Are you worried about the expectations that are set with cinematic trailers? The Secret World has had some particularly enthralling ones, but we've seen what can happen with overly impressive cinematics are significantly disconnected real gameplay footage (such as the Dead Island's announcement trailer) How do you manage hype without it turning into baseless hyperbole?
I don’t think any gamer would ever equate a cinematic CG trailer with actual gameplay, but in our case, the trailers do reflect both the mood and the content in the game. At GDC this year, we showed a particular mission in the game -- The Raven -- and how it leads into a setup that mirrors our second CG trailer, where Rose White, the heroine, encounters a Revenant in a children’s park. All of our trailers feature characters, clothing, weapons, powers, monsters and locations that you will find in the game itself, and though they’re pre-rendered CG movies, the look, lighting and mood is very similar to what we’re aiming for in the game.
Before the beta was released, personality tests were sent to fans to determine what faction they would be most fitted for. How is this determined? What sets the factions apart from one another so distinctly? Any chance there will be something similar when you fire the game up?
We have plans in place to make it easier for player to choose a secret society when they start a new character -- yes.
Can you describe the role factions will have in the game and describe the differences in gameplay experiences offered by each? What’s been the hardest point of balancing the factions?
When creating an open, skill based system without classes or levels, it’s important to ensure that no player will ever be at a permanent disadvantage because of choices made while experimenting. Since players have to choose a faction at the very start of the game, and they’ll never be able to switch -- on pain of death! -- the three secret societies have to be perfectly balanced. So while certain player powers are unique to each faction, for the most part, they share the same selection. When it comes to balancing the gameplay, we’re about to go into our first Beta phase, and this is obviously going to be a focus going forward: putting enough people in, having them play the game, and then make adjustments as we go along.
Story wise, however, there are big philosophical differences between the factions, and in terms of content, there are unique missions, clothing sets, uniforms, items, characters, locations and so on. Playing as a Dragon will feel very different to playing as a Templar.
What is the biggest challenge in bringing a new MMO into the current market? What are your biggest concerns about the launch of the game?
We’re lucky enough to have a very solid foundation, a core engine and server technology that’s been live for many years, which is going to help us have a smooth and player-friendly launch. It’s always a bit scary to launch a brand new game, of course, and to suddenly have hundreds of thousands of players amassing upon your world, but we’re all looking forward to it.
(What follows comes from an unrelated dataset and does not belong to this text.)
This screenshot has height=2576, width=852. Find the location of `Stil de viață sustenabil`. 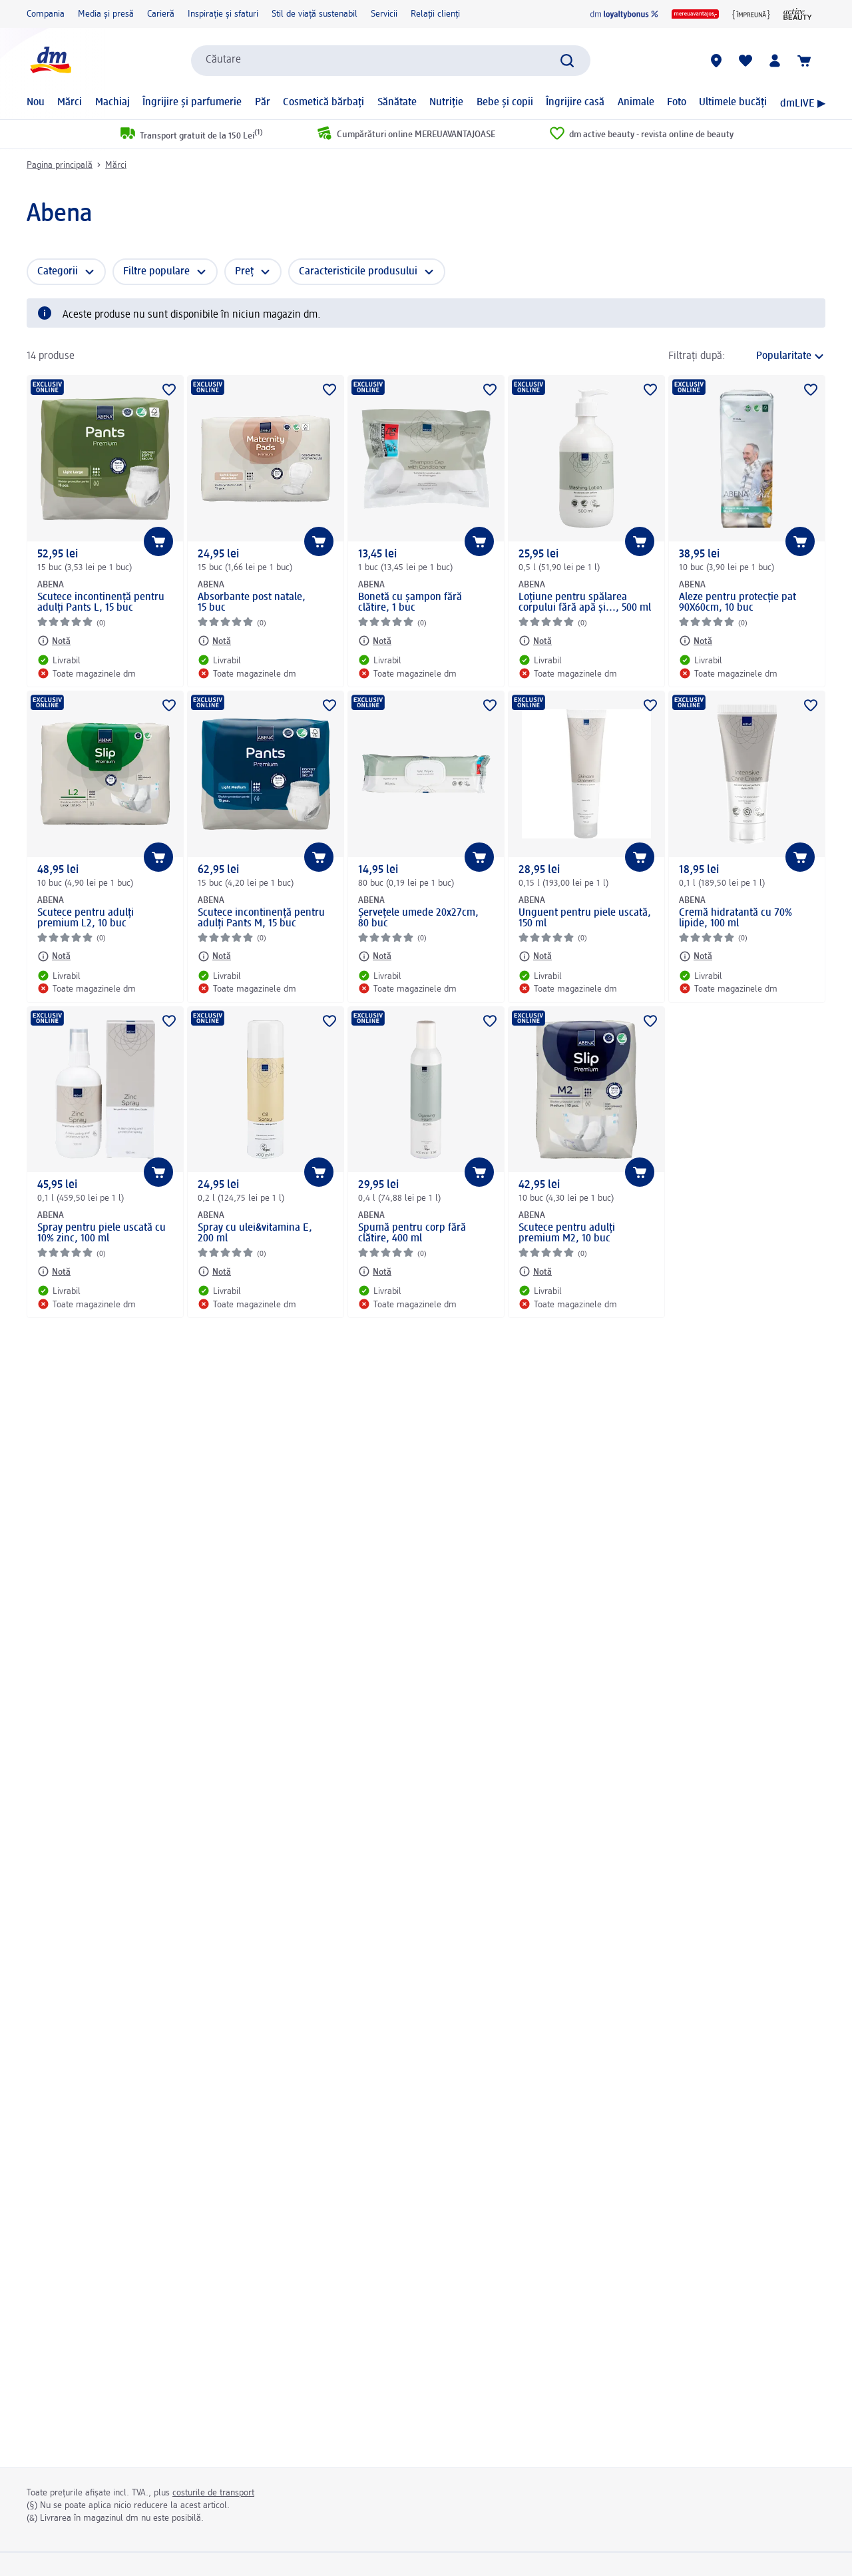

An MMO isn’t really an MMO until it’s launched, until it’s used and abused and changed forever by the living, breathing players.
I guess my biggest concern will always be: will our players enjoy it? Will they keep playing? Will they appreciate what we’re trying to do, especially since we’re deviating from a few of the tested and true MMORPG conventions? I believe the answer is ‘yes’, but only time will tell. What’s important to me is that we make the best game we possibly can, the game we’ve always wanted to make...and play.